El barrio donde crecí no ha cambiado demasiado, a pesar de las amenazas que lo acechan. Ocasionalmente lo recorro, nostálgico y furtivo. Están ahí todavía las casas, distintas y graciosas, con primorosos antejardines y patios traseros de parrones y árboles frutales. Me puedo ver con los amigos del barrio, jugando largas horas en la calle o en el sitio eriazo de la cuadra, o andando en bicicleta bajo el sol del verano, rumbo a la panadería o al quiosco, o vagando en patines de ruedas de acero... las amistades de los niños permeaban hacia los adultos, que en general tenían una relación cotidiana y cercana. Recuerdo que algunos vecinos se invitaban entre sí a almorzar los fines de semana y se intercambiaban regalos en Navidad.
Añoro esas navidades de la infancia. Las recuerdo más sencillas y auténticas que las de hoy. El país entero era más sencillo. La Nochebuena, en medio del verano, era de suave música y parloteo dannemannque fluía por las ventanas abiertas del barrio. No había regalos a la vista. Para nosotros, los menores, los regalos llegarían por arte de magia durante la noche, mientras dormíamos a sobresaltos esperando lograr escuchar el paso del misterioso Viejo Pascuero. En mi casa sin chimenea, yo les rogaba a mis padres dejar la puerta principal entreabierta. Y a la mañana siguiente... ¡Qué visión increíble! No lo sabíamos, pero con precisión logística digna de un alto mando, nuestros padres lograban reunir los regalos venidos de todas partes (parientes, amigos de la familia, vecinos) para que pudiéramos descubrir una ruma de maravillas. Previo a la vorágine consumista de baratijas desechables por catálogo a la que nos hemos acostumbrado, los regalos eran tal vez menos abundantes, pero más durables, intencionados, trascendentes. Además de juguetes, ropa y la proverbial bicicleta, recibí objetos preciosos y difíciles de conseguir para esa época: un microscopio, binoculares, un buen reloj, libros, instrumentos de dibujo, instrumentos musicales, un giroscopio. Como me interesaba la música, una Navidad me encontré con un gran paquete bajo el árbol. ¡Era nada menos que un tocadiscos portátil! Para espanto de mis padres, me puse a llorar en el acto, preso de la excitación y la incredulidad.

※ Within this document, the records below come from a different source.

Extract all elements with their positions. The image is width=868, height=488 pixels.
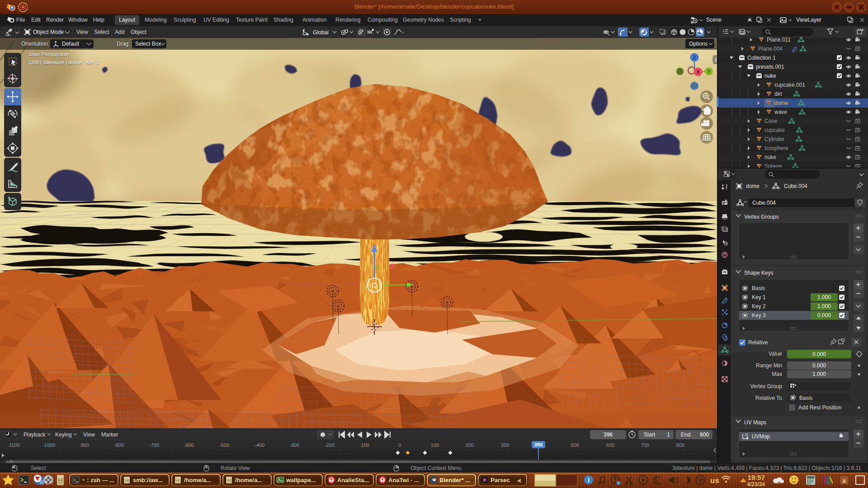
svg-text:End: End [681, 432, 690, 438]
svg-text:1: 1 [667, 432, 670, 438]
svg-text:Vertex Group: Vertex Group [750, 383, 782, 389]
svg-text:1.000: 1.000 [817, 303, 831, 310]
svg-text:Basis: Basis [752, 285, 765, 291]
svg-text:600: 600 [606, 442, 614, 448]
svg-text:-200: -200 [325, 442, 335, 448]
svg-text:Collection 1: Collection 1 [747, 55, 776, 61]
svg-text:Add Rest Position: Add Rest Position [798, 404, 841, 411]
svg-text:Cylinder: Cylinder [764, 136, 784, 142]
svg-text:Marker: Marker [101, 432, 118, 438]
svg-text:Cone: Cone [764, 118, 778, 124]
svg-text:Blender* ...: Blender* ... [439, 477, 470, 483]
svg-text:nuke: nuke [764, 73, 776, 79]
svg-text:-500: -500 [219, 442, 229, 448]
svg-text:smb://aw...: smb://aw... [133, 477, 163, 483]
svg-text:0.000: 0.000 [812, 362, 826, 369]
svg-text:-900: -900 [79, 442, 89, 448]
svg-text:Key 2: Key 2 [752, 303, 766, 310]
svg-text:Plane.011: Plane.011 [767, 37, 791, 43]
svg-text:800: 800 [676, 442, 684, 448]
svg-text:4/23/24: 4/23/24 [747, 481, 765, 488]
svg-text:Icosphere: Icosphere [764, 145, 788, 151]
svg-text:X: X [697, 70, 700, 75]
svg-text:❮: ❮ [713, 447, 717, 453]
svg-text:Cube.004: Cube.004 [752, 200, 776, 206]
svg-text:-400: -400 [255, 442, 264, 448]
svg-text:~ : zsh — ...: ~ : zsh — ... [82, 477, 114, 483]
svg-text:us: us [710, 476, 719, 485]
svg-text:-100: -100 [359, 442, 369, 448]
svg-text:500: 500 [571, 442, 579, 448]
svg-text:0.000: 0.000 [817, 312, 831, 319]
svg-text:AnalieSta...: AnalieSta... [337, 477, 369, 483]
svg-text:1.000: 1.000 [817, 294, 831, 300]
svg-text:-1100: -1100 [7, 442, 19, 448]
svg-text:UVMap: UVMap [752, 433, 770, 440]
svg-text:i: i [588, 477, 590, 483]
svg-text:Start: Start [644, 432, 656, 438]
svg-text:300: 300 [501, 442, 509, 448]
svg-text:Keying: Keying [55, 432, 72, 438]
svg-text:dome: dome [774, 100, 788, 106]
svg-text:Parsec: Parsec [491, 477, 510, 483]
svg-text:Global: Global [313, 29, 329, 36]
svg-text:0: 0 [398, 442, 401, 448]
svg-text:cupcake.001: cupcake.001 [774, 82, 805, 88]
svg-text:nuke: nuke [764, 154, 776, 160]
svg-text:-300: -300 [289, 442, 299, 448]
svg-text:Shape Keys: Shape Keys [744, 270, 774, 276]
svg-text:200: 200 [466, 442, 474, 448]
svg-text:Vertex Groups: Vertex Groups [744, 214, 779, 220]
svg-text:wallpape...: wallpape... [286, 477, 316, 483]
svg-text:Value: Value [769, 351, 782, 357]
svg-text:a: a [843, 477, 846, 484]
svg-text:AnaTwi - ...: AnaTwi - ... [388, 477, 419, 483]
svg-text:0.000: 0.000 [812, 351, 826, 357]
svg-text:presets.001: presets.001 [756, 64, 784, 70]
svg-text:dome: dome [746, 183, 760, 189]
svg-text:396: 396 [604, 432, 613, 438]
svg-text:/home/a...: /home/a... [235, 477, 262, 483]
svg-text:-1000: -1000 [42, 442, 55, 448]
svg-text:wave: wave [774, 109, 787, 115]
svg-text:Relative: Relative [748, 339, 768, 346]
svg-text:-700: -700 [149, 442, 159, 448]
svg-text:-600: -600 [184, 442, 194, 448]
svg-text:Basis: Basis [799, 395, 812, 401]
svg-text:UV Maps: UV Maps [744, 419, 766, 426]
svg-text:/home/a...: /home/a... [184, 477, 211, 483]
svg-text:100: 100 [431, 442, 439, 448]
svg-text:1.000: 1.000 [812, 371, 826, 377]
svg-text:Playback: Playback [24, 432, 46, 438]
svg-text:700: 700 [641, 442, 649, 448]
svg-text:-800: -800 [114, 442, 124, 448]
svg-text:dirt: dirt [774, 91, 782, 97]
svg-text:Key 1: Key 1 [752, 294, 766, 300]
svg-text:Plane.004: Plane.004 [758, 46, 783, 52]
svg-text:Y: Y [708, 69, 711, 74]
svg-text:View: View [83, 432, 95, 438]
svg-text:Cube.004: Cube.004 [784, 183, 807, 189]
svg-text:396: 396 [534, 442, 542, 447]
svg-text:Relative To: Relative To [755, 395, 782, 401]
svg-text:19:57: 19:57 [748, 474, 765, 481]
svg-text:cupcake: cupcake [764, 127, 785, 133]
svg-text:Key 3: Key 3 [752, 312, 766, 319]
svg-text:800: 800 [700, 432, 709, 438]
svg-text:Z: Z [693, 55, 696, 60]
svg-text:Max: Max [772, 371, 782, 377]
svg-text:Range Min: Range Min [756, 362, 782, 369]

Pareciera que todas esas maravillas se han banalizado hoy a tal punto que no esperamos que nos duren y, por lo tanto, hoy el regalo parece tener más que ver con el costo del objeto y el esfuerzo invertido en conseguirlo, que con el valor intrínseco del objeto mismo. Pienso que para darles renovado sentido a la Navidad y al acto de regalar, algo que tanto se reclama, debemos intentar devolverle significado al regalo, por modesto que sea.